* Work request *
Repeat the data word for word. Do not include the pictures.

[Dataset entries]
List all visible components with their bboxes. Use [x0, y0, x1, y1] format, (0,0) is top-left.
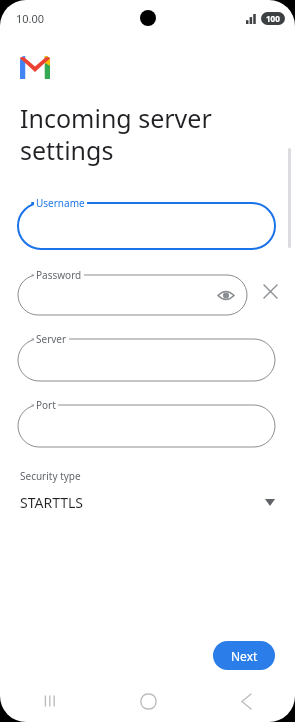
staticText: Next: [231, 648, 258, 664]
staticText: Username: [36, 196, 85, 210]
staticText: 100: [266, 13, 280, 24]
button[interactable]: Clear password: [255, 276, 285, 306]
button[interactable]: Show password: [211, 280, 241, 310]
staticText: Port: [36, 398, 56, 412]
button[interactable]: Port: [18, 397, 275, 447]
button[interactable]: Next: [213, 641, 275, 670]
staticText: Password: [36, 268, 82, 282]
staticText: 10.00: [16, 11, 45, 26]
button[interactable]: Home: [99, 680, 197, 722]
staticText: Server: [36, 332, 67, 346]
staticText: Security type: [20, 469, 81, 483]
button[interactable]: Security type: [0, 469, 295, 512]
button[interactable]: Recent apps: [0, 680, 99, 722]
button[interactable]: Back: [197, 680, 295, 722]
button[interactable]: Username: [18, 195, 275, 249]
button[interactable]: Server: [18, 331, 275, 381]
staticText: Incoming server settings: [20, 101, 212, 167]
button[interactable]: Password: [18, 267, 247, 315]
staticText: STARTTLS: [20, 493, 265, 512]
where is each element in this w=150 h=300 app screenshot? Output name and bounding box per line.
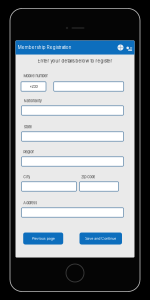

* Answer to the exercise *
List all visible components with their bboxes. Use [x0, y0, x1, y1] format, (0,0) is top-left.
staticText: Next: [231, 648, 258, 664]
staticText: Username: [36, 196, 85, 210]
staticText: 100: [266, 13, 280, 24]
button[interactable]: Clear password: [255, 276, 285, 306]
button[interactable]: Show password: [211, 280, 241, 310]
staticText: Port: [36, 398, 56, 412]
button[interactable]: Port: [18, 397, 275, 447]
button[interactable]: Next: [213, 641, 275, 670]
staticText: Password: [36, 268, 82, 282]
staticText: 10.00: [16, 11, 45, 26]
button[interactable]: Home: [99, 680, 197, 722]
staticText: Server: [36, 332, 67, 346]
staticText: Security type: [20, 469, 81, 483]
button[interactable]: Security type: [0, 469, 295, 512]
button[interactable]: Recent apps: [0, 680, 99, 722]
button[interactable]: Back: [197, 680, 295, 722]
button[interactable]: Username: [18, 195, 275, 249]
button[interactable]: Server: [18, 331, 275, 381]
staticText: Incoming server settings: [20, 101, 212, 167]
button[interactable]: Password: [18, 267, 247, 315]
staticText: STARTTLS: [20, 493, 265, 512]
where is each element in this w=150 h=300 app screenshot? Output name and bounding box per line.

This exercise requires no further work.